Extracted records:
-- Opening Marker --

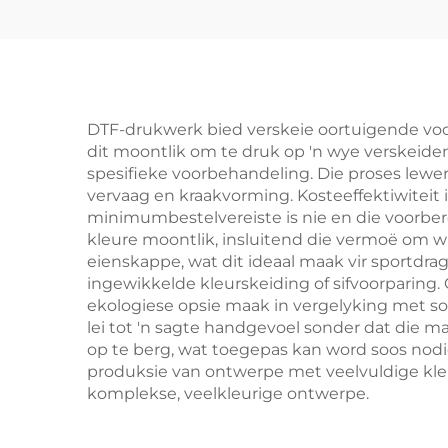
DTF-drukwerk bied verskeie oortuigende voor
dit moontlik om te druk op 'n wye verskeidenh
spesifieke voorbehandeling. Die proses lew
vervaag en kraakvorming. Kosteeffektiwiteit i
minimumbestelvereiste is nie en die voorber
kleure moontlik, insluitend die vermoë om w
eienskappe, wat dit ideaal maak vir sportdra
ingewikkelde kleurskeiding of sifvoorparin
ekologiese opsie maak in vergelyking met so
lei tot 'n sagte handgevoel sonder dat die
op te berg, wat toegepas kan word soos nodi
produksie van ontwerpe met veelvuldige kleu
komplekse, veelkleurige ontwerpe.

-- Closing Marker --

ACTIVITY:
Copy the lines of the entries above that mention "maak".

YOUR SOLUTION:
eienskappe, wat dit ideaal maak vir sportdra
ekologiese opsie maak in vergelyking met so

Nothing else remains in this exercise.